Thursday, June 16, 2011

Spellchecker to Weed Out Botanical Typos [Updated]

[Update 17/6/11]
Following the comments by araygoza to this article (see below), I ran my list of misspelled plant names through the TNRS spellchecker and voila! it works!

That's really cool! The new URL is here.

Scientific nomenclature - the business of giving names to organisms - is a huge book-keeping exercise that is notoriously error-prone. Not only may one species be given multiple binomials, as scientists argue whether it should be classified one way or another, but misspellings and typos are easy to make.

Typos directly affect scientific research, which often relies on analyzing data from species databases. For example, a simple count of how many species are present in a certain place may be inflated because some name records have been misspelled. For botanists, there is now a possible solution available online. A team from several institutions has launched the Taxonomic Name Resolution Service, which uses technology similar to spell-checking software to detect erroneous names and suggest corrections.

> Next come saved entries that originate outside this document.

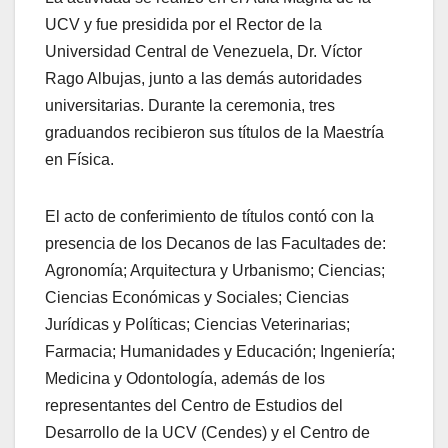
UCV y fue presidida por el Rector de la
Universidad Central de Venezuela, Dr. Víctor
Rago Albujas, junto a las demás autoridades
universitarias. Durante la ceremonia, tres
graduandos recibieron sus títulos de la Maestría
en Física.
El acto de conferimiento de títulos contó con la
presencia de los Decanos de las Facultades de:
Agronomía; Arquitectura y Urbanismo; Ciencias;
Ciencias Económicas y Sociales; Ciencias
Jurídicas y Políticas; Ciencias Veterinarias;
Farmacia; Humanidades y Educación; Ingeniería;
Medicina y Odontología, además de los
representantes del Centro de Estudios del
Desarrollo de la UCV (Cendes) y el Centro de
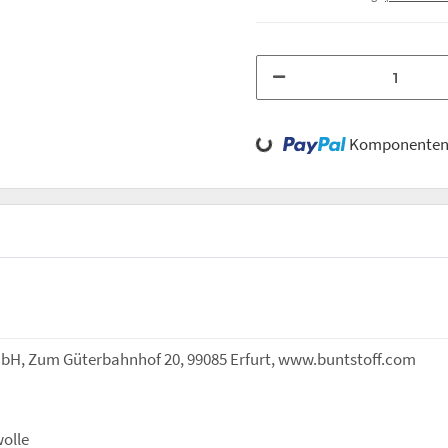
Loading...
Komponenten 
bH, Zum Güterbahnhof 20, 99085 Erfurt, www.buntstoff.com
olle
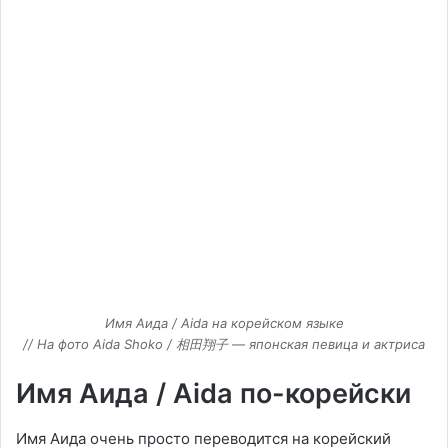
Имя Аида / Aida на корейском языке
// На фото Aida Shoko / 相田翔子 — японская певица и актриса
Имя Аида / Aida по-корейски
Имя Аида очень просто переводится на корейский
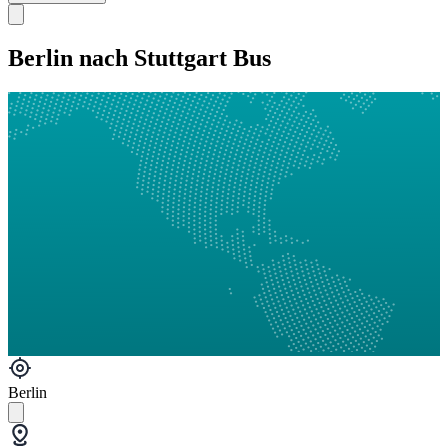
Berlin nach Stuttgart Bus
Berlin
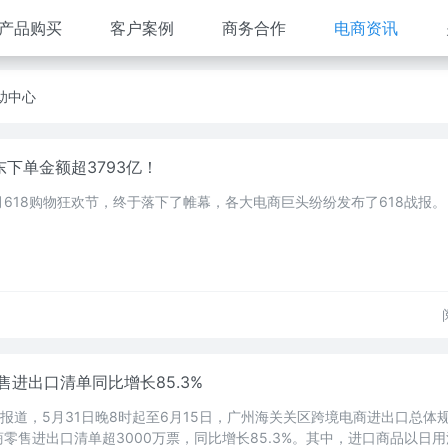
产品购买
客户案例
商务合作
电商资讯
助中心
东下单金额超3793亿！
618购物狂欢节，终于落下了帷幕，各大电商巨头纷纷发布了618战报。
进出口清单同比增长85.3%
报报道，5月31日晚8时起至6月15日，广州海关关区跨境电商进出口总体
零售进出口清单超3000万票，同比增长85.3%。其中，进口商品以日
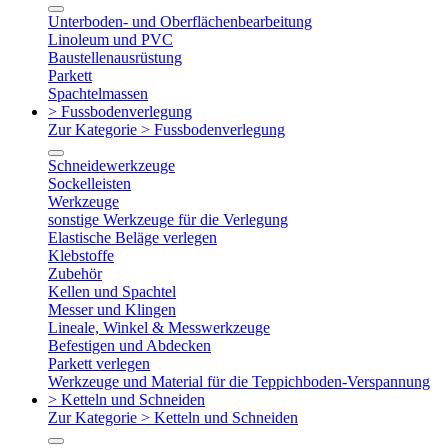
Unterboden- und Oberflächenbearbeitung
Linoleum und PVC
Baustellenausrüstung
Parkett
Spachtelmassen
> Fussbodenverlegung
Zur Kategorie > Fussbodenverlegung
Schneidewerkzeuge
Sockelleisten
Werkzeuge
sonstige Werkzeuge für die Verlegung
Elastische Beläge verlegen
Klebstoffe
Zubehör
Kellen und Spachtel
Messer und Klingen
Lineale, Winkel & Messwerkzeuge
Befestigen und Abdecken
Parkett verlegen
Werkzeuge und Material für die Teppichboden-Verspannung
> Ketteln und Schneiden
Zur Kategorie > Ketteln und Schneiden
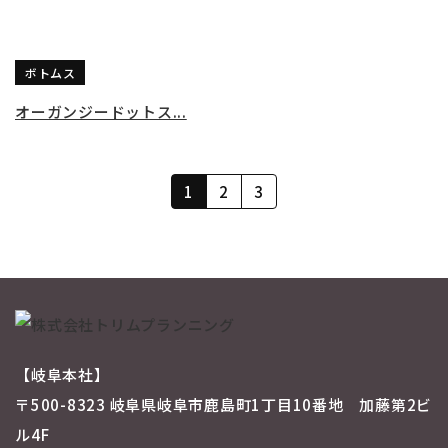
ボトムス
オーガンジードットス...
1
2
3
【岐阜本社】
〒500-8323 岐阜県岐阜市鹿島町1丁目10番地 加藤第2ビ
ル4F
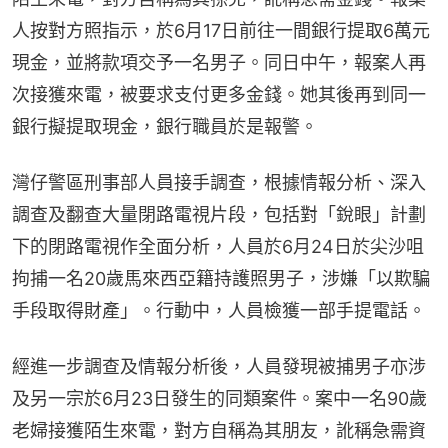
人按對方照指示，於6月17日前往一間銀行提取6萬元
現金，並將款項交予一名男子。同日中午，報案人再
次接獲來電，被要求支付更多金錢。她其後再到同一
銀行擬提取現金，銀行職員於是報警。
灣仔警區刑事部人員接手調查，根據情報分析、深入
調查及翻查大量閉路電視片段，包括對「銳眼」計劃
下的閉路電視作全面分析，人員於6月24日於尖沙咀
拘捕一名20歲馬來西亞籍持護照男子，涉嫌「以欺騙
手段取得財產」。行動中，人員檢獲一部手提電話。
經進一步調查及情報分析後，人員發現被捕男子亦涉
及另一宗於6月23日發生的同類案件。案中一名90歲
老婦接獲陌生來電，對方自稱為其朋友，訛稱急需資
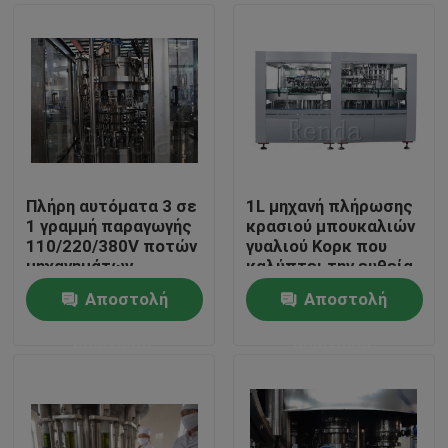
Πλήρη αυτόματα 3 σε
1L μηχανή πλήρωσης
1 γραμμή παραγωγής
κρασιού μπουκαλιών
110/220/380V ποτών
γυαλιού Κορκ που
μηχανημάτων
καλύπτει την ευθεία
κάλυψης πλύσης
μηχανή σκαφών της
Αποστολή
Αποστολή
γεμίζοντας μηχανών
γραμμής
Σπίτι
κρασιού
ερώτησης
ερώτησης
Προϊόντα
Περίπου εμείς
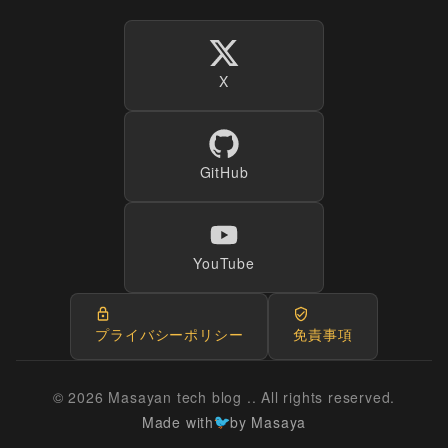
X
GitHub
YouTube
プライバシーポリシー
免責事項
© 2026 Masayan tech blog .. All rights reserved.
Made with
by Masaya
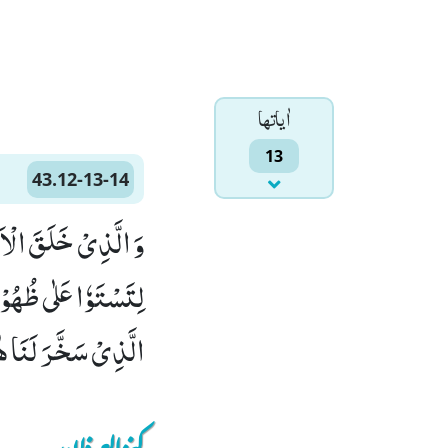
اٰياتها
13
43.12-13-14
لِتَسْتَوٗا عَلٰى ظُهُوْر
الَّذِیْ سَخَّرَ لَنَا هٰذَا وَ مَا كُنَّا لَ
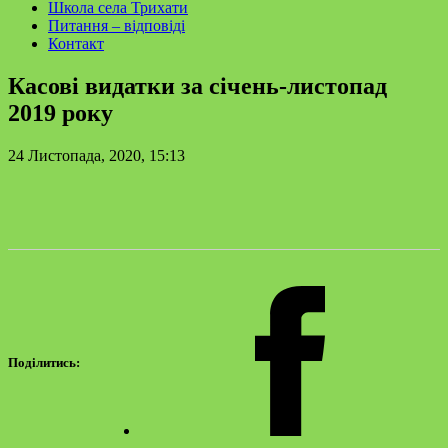
Школа села Трихати
Питання – відповіді
Контакт
Касові видатки за січень-листопад
2019 року
24 Листопада, 2020, 15:13
Поділитись:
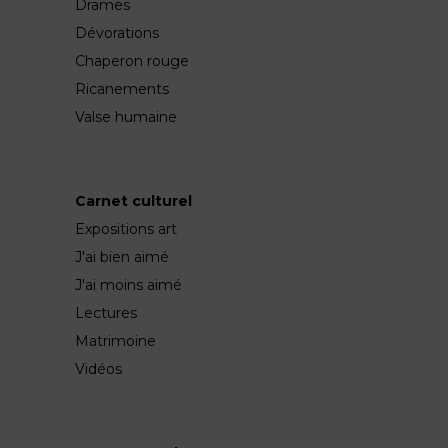
Drames
Dévorations
Chaperon rouge
Ricanements
Valse humaine
Carnet culturel
Expositions art
J'ai bien aimé
J'ai moins aimé
Lectures
Matrimoine
Vidéos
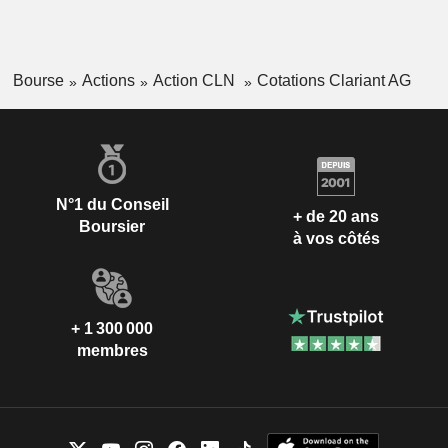
Bourse
Actions
Action CLN
Cotations Clariant AG
N°1 du Conseil
+ de 20 ans
Boursier
à vos côtés
+ 1 300 000
membres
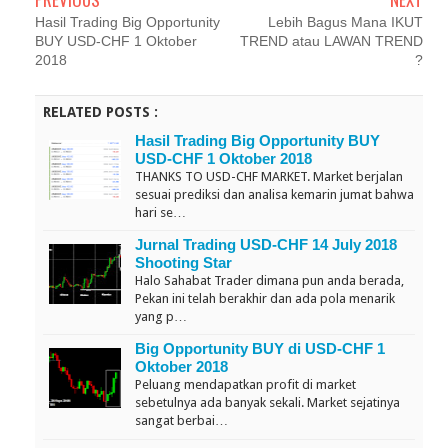
Hasil Trading Big Opportunity
Lebih Bagus Mana IKUT
BUY USD-CHF 1 Oktober
TREND atau LAWAN TREND
2018
?
RELATED POSTS :
Hasil Trading Big Opportunity BUY
USD-CHF 1 Oktober 2018
THANKS TO USD-CHF MARKET. Market berjalan
sesuai prediksi dan analisa kemarin jumat bahwa
hari se…
Jurnal Trading USD-CHF 14 July 2018
Shooting Star
Halo Sahabat Trader dimana pun anda berada,
Pekan ini telah berakhir dan ada pola menarik
yang p…
Big Opportunity BUY di USD-CHF 1
Oktober 2018
Peluang mendapatkan profit di market
sebetulnya ada banyak sekali. Market sejatinya
sangat berbai…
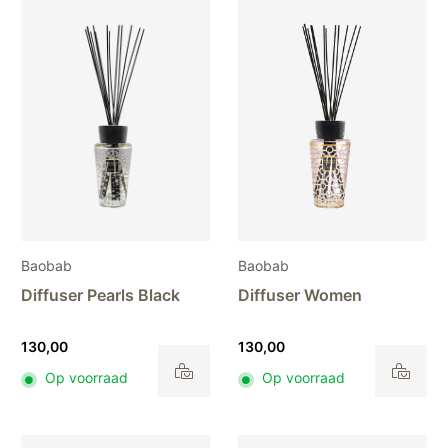
Baobab
Baobab
Diffuser Pearls Black
Diffuser Women
130,00
130,00
Op voorraad
Op voorraad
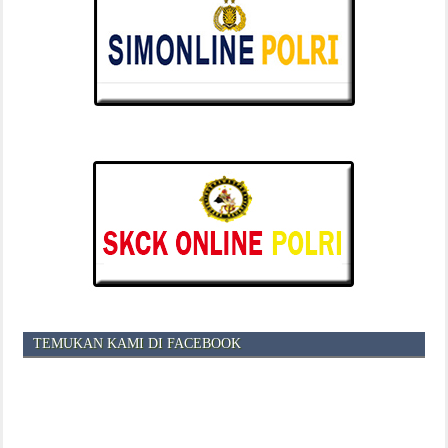
TEMUKAN KAMI DI FACEBOOK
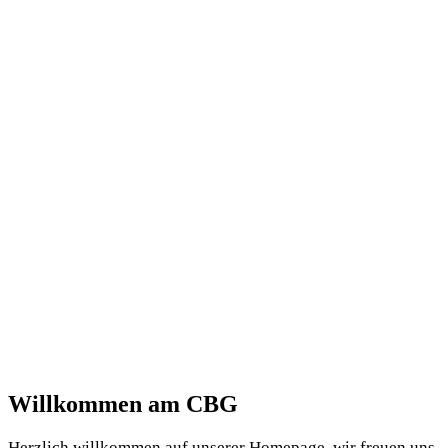
GANZTAG
KOMPASS
BILINGUAL
MINT
Willkommen am CBG
Herzlich willkommen auf unserer Homepage,
wir freuen uns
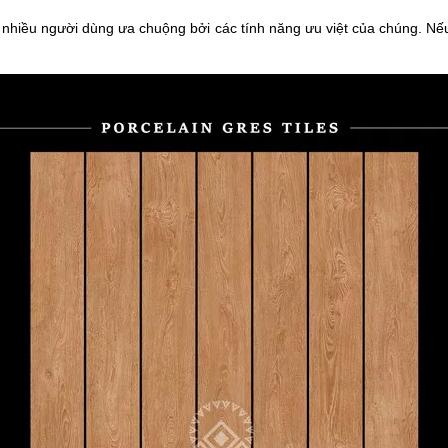
nhiều người dùng ưa chuộng bởi các tính năng ưu việt của chúng. Nếu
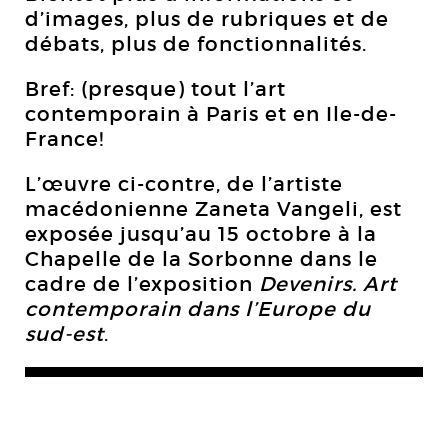
d’images, plus de rubriques et de
débats, plus de fonctionnalités.
Bref: (presque) tout l’art
contemporain à Paris et en Ile-de-
France!
L’œuvre ci-contre, de l’artiste
macédonienne Zaneta Vangeli, est
exposée jusqu’au 15 octobre à la
Chapelle de la Sorbonne dans le
cadre de l’exposition
Devenirs. Art
contemporain dans l’Europe du
sud-est
.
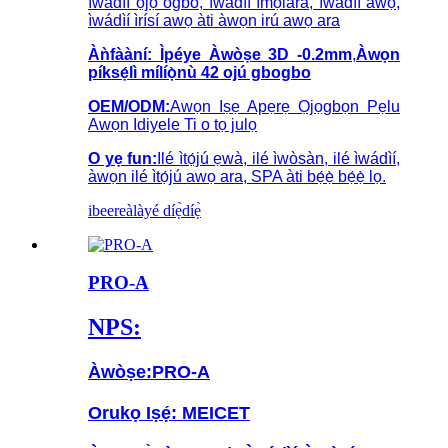
ìwádìí ọjọ́ ogbó, ìwádìí ìmọ̀lára, ìwádìí àwọ̀,
ìwádìí ìrísí awọ àti àwọn irú awọ ara
Àǹfààní:
Ìpéye Àwòṣe 3D -
0.2mm
,
Àwọn
píksẹ́lì mílíọ̀nù 42 ojú gbogbo
OEM/ODM:
Awọn Iṣẹ Apẹrẹ Ọjọgbọn Pẹlu
Awọn Idiyele Ti o tọ julọ
O yẹ fun:
Ilé ìtọ́jú ẹwà, ilé ìwòsàn, ilé ìwádìí,
àwọn ilé ìtọ́jú awọ ara, SPA àti bẹ́ẹ̀ bẹ́ẹ̀ lọ.
ibeere
àlàyé díẹ̀díẹ̀
PRO-A
NPS:
Àwòṣe:
PRO-A
Orukọ Iṣẹ́: MEICET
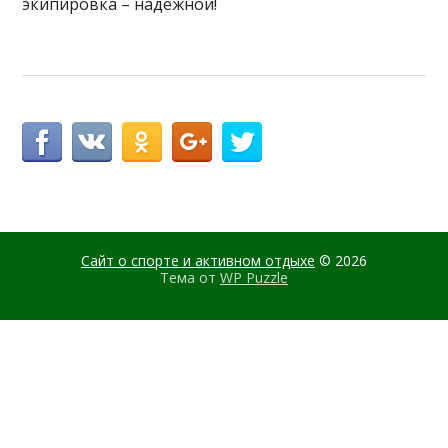
экипировка – надежной!
Сайт о спорте и активном отдыхе
© 2026
Тема от
WP Puzzle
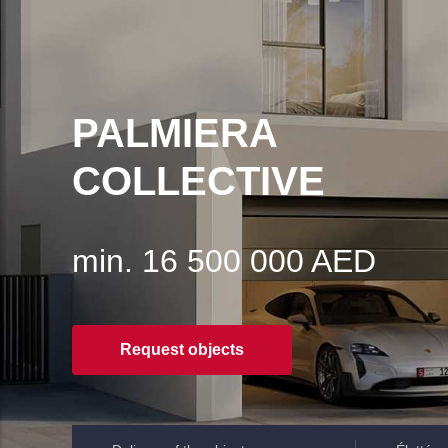
PALMIERA
COLLECTIVE
min. 16 500 000 AED
Request objects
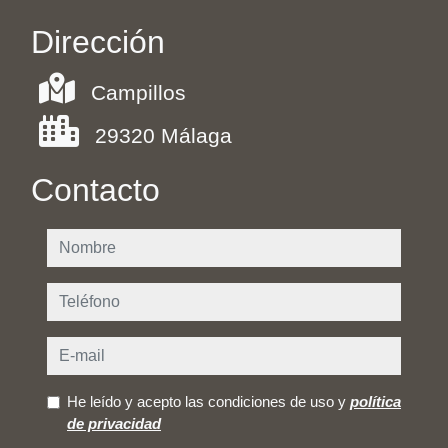
Dirección
Campillos
29320 Málaga
Contacto
nombre
teléfono
e-mail
He leído y acepto las condiciones de uso y
política
de privacidad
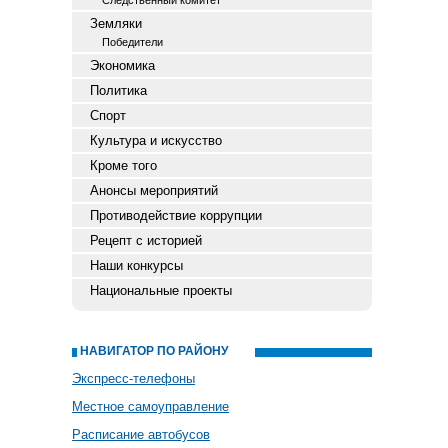
Следственный комитет
Земляки
Победители
Экономика
Политика
Спорт
Культура и искусство
Кроме того
Анонсы мероприятий
Противодействие коррупции
Рецепт с историей
Наши конкурсы
Национальные проекты
НАВИГАТОР ПО РАЙОНУ
Экспресс-телефоны
Местное самоуправление
Расписание автобусов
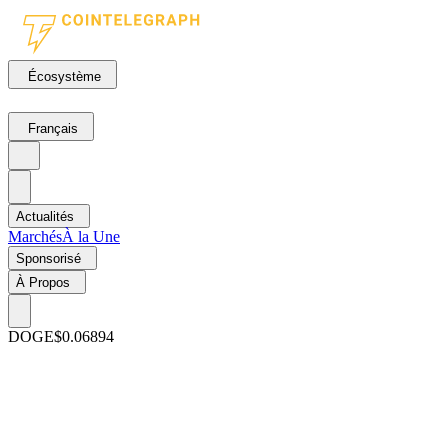
Écosystème
Français
Actualités
Marchés
À la Une
Sponsorisé
À Propos
DOGE
$0.06894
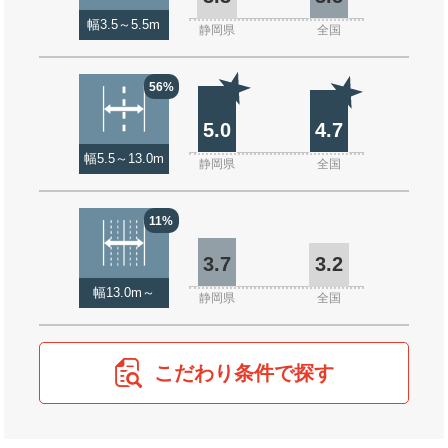
幅3.5～5.5m
静岡県
全国
56%
5.0
4.7
幅5.5～13.0m
静岡県
全国
11%
3.7
3.2
幅13.0m～
静岡県
全国
こだわり条件で探す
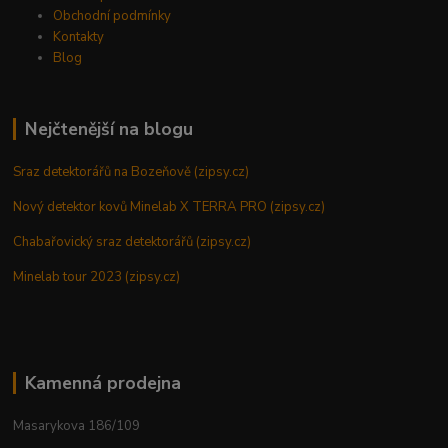
Obchodní podmínky
Kontakty
Blog
Nejčtenější na blogu
Sraz detektorářů na Bozeňově (zipsy.cz)
Nový detektor kovů Minelab X TERRA PRO (zipsy.cz)
Chabařovický sraz detektorářů (zipsy.cz)
Minelab tour 2023 (zipsy.cz)
Kamenná prodejna
Masarykova 186/109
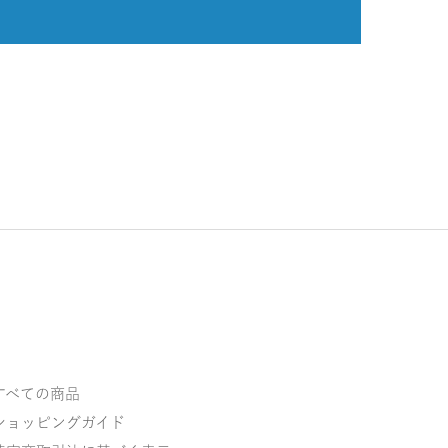
すべての商品
ショッピングガイド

I decided to give the system a try (click on "Try it now!" on the main page), using the names of four common plants with single-letter misspellings, listed below:
  • Cocos nuciferra
  • Samana saman 
  • Pterocarpus indicum
  • Ficus grossulariodes
The results showed that these names were not found in the database, but it couldn't suggest any possible matches, which was a disappointment. Just in case they weren't actually in the database (it's based on TROPICOS, which focuses on plants from the Americas), I ran the correctly-spelled names through the checker and got a 100% match on each one.

From this small trial, which admittedly is not very thorough, I would say that the fuzzy-logic system for suggesting correct names is not really effective right now. However, the batch-check function is useful if one has a large database of records to sort through for validity. They have posted their source code and also are developing an API (application programming interface) for the service, so developers (or botanists with some computing savvy) can readily plug in their own systems.

(Via Nature News.)


araygoza said...

Hi, i'm sorry to hear you didn't found those names by now, we will be updating the name list to cover all the names on tropicos, stay tuned!

Brandon said...

cool! i should make it clear that it couldn't find the correct matches to the misspelled names

araygoza said...

We just updated the application to contain the full tropicos api and the spellchecking is working fine, please try it again, there was some issue before with that. We appreciate your comments.

The application is available through the url.